Just Nancy – Facebook Pay Per Click Advertising

Is Facebook pay per click right for you?
Is Facebook pay per click right for you?

Facebook pay per click advertising – does it work? Should I use it?

The answer to both questions is yes and yes.  First does it work? Yes Facebook pay per click advertising does work to drive traffic to your website or Facebook page – you choose where you want the traffic to go. I personally like sending a reader to your website to a specially designed landing page that works to elicit a response from the prospect;  like downloading an ebook or signing up for a newsletter or better yet completing an information request form.

Second, should you use it? Well, this depends on your budget and goals. If you are not using Google AdWords, Facebook is great place to get low cost activity. However typically you will need to be a do it yourselfer for set up and management due to Facebook’s nature and location of the credit card for an account. I do like the ability to target by demographic and the click cost is typically much lower than AdWords.

Here’s the big caveat – if your potential customer is over 35 years old Facebook is the place. For a young set up customers Snapchat and Intagram are where your customers are spending their time. They may be feeding updates to Facebook, but are typically not on the Facebook platform.

Although we do not manage Facebook advertising for most customers, for a select set of VIP clients we do perform management services. My recommendations are based on what I see happening in real client accounts.

Yahoo Sponsored Search 1/2 Price Sale

That’s right if you have the right product, you can generate as many conversions as you can on Google AdWords but at nearly half the click cost! The big caveat is, is your product the right product for Yahoo Sponsored Search?

Not every Yahoo account will out perform a Google account, but here’s what I have found:

Beauty products will do better on Yahoo PPC  than Google AdWords.

Real estate will do better on Yahoo PPC than Google AdWords.

Some education programs and course offerings will do better on Yahoo than Google.

The biggest rule of thumb is if the product is personal in nature or needs a personal relationship to sell or provide it, then Yahoo will be better. If the product is more technical in nature then Google AdWords will beat Yahoo Sponsored Search hands down.

Sometimes you simply need to try Yahoo to see what will happen after you have a mature Google AdWords program. If you have success on Yahoo, you will most likely be successful on Microsoft adCenter. If you are not successful on Yahoo then don’t expand to adCenter in most cases you won’t do any better there. These are  just my personal observations from years of account management. Your best bet is always to start on Google AdWords first and then expand carefully from there.
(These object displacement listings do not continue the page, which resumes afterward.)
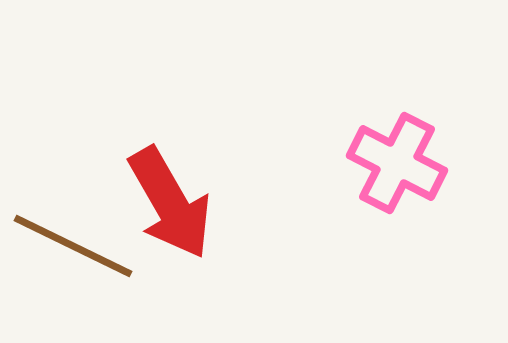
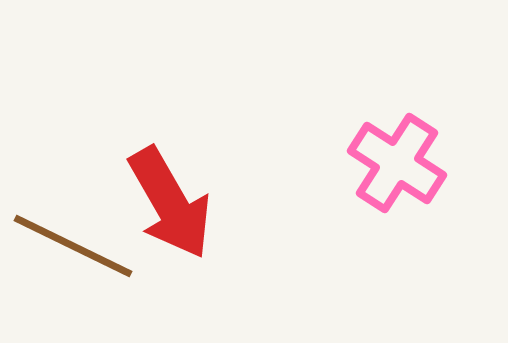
pink cross: rotated 6 degrees clockwise
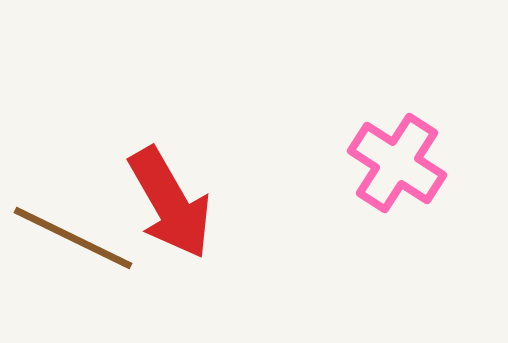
brown line: moved 8 px up
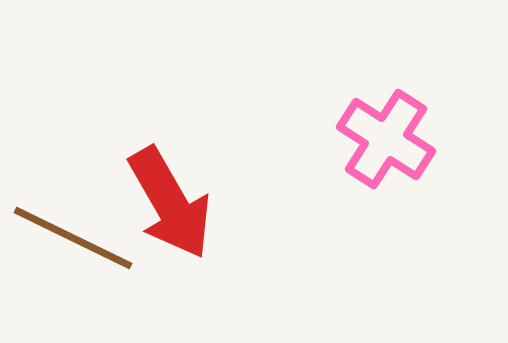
pink cross: moved 11 px left, 24 px up
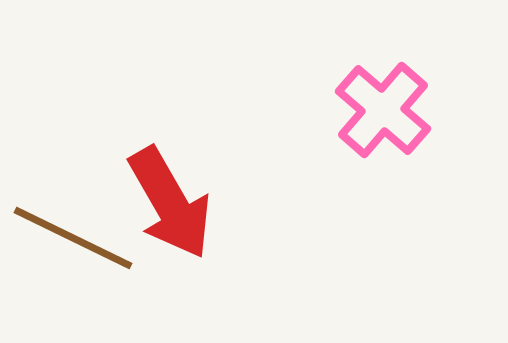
pink cross: moved 3 px left, 29 px up; rotated 8 degrees clockwise
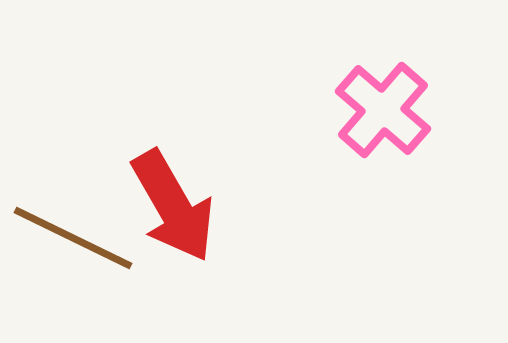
red arrow: moved 3 px right, 3 px down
AdWords Escalating Costs Force Advertisers to Yahoo

With the cost of Google AdWords for some markets and business escalating since the AdWords September 15th update, Yahoo is looking better all the time.

Here’s just one example of the many changes that we have seen happen this week since the September 15th AdWords update:

1. For bed bug extermination and bed bug related keywords in 2006 we paid around $1.25 per click, now to be competitive in the New York City market we are over $4.00 a click. Yahoo is still serving quality converting clicks for this account at about $1.65.

2. Here’s another example of the competition on AdWords since the update. For a dentist in the Washington DC metro area, Google states their account control panel that to appear in the firs page of search results they should now pay $57 per click for the phrase family dental care. Mind you, this is not to be in position one, but rather in position 11. What I don’t understand is that this same client has been getting clicks with Google showing the average ad position to be over 6 in the data and he is paying around $7 or so per click – so why the $57 note in the control panel?

3. Some accounts that we manage are totally being hammered with the update. One client who typically gets 70 to 80 conversions from Google each month is down to 20 so far month to date and we upped his cost per click twice since September 15th! Yahoo has brought in 16 conversions for him so far this month and at a significantly lower cost.

Yahoo is looking better all the time. In fact if you are not seriously contemplating advertising in Yahoo and trimming back your advertising in Google AdWords while this shakedown is occurring, it may be a good time to give it very serious consideration. I think that Google may have gotten too greedy in this last change and will be chasing out advertisers with these new cost per click figures to retain their desired average ad position.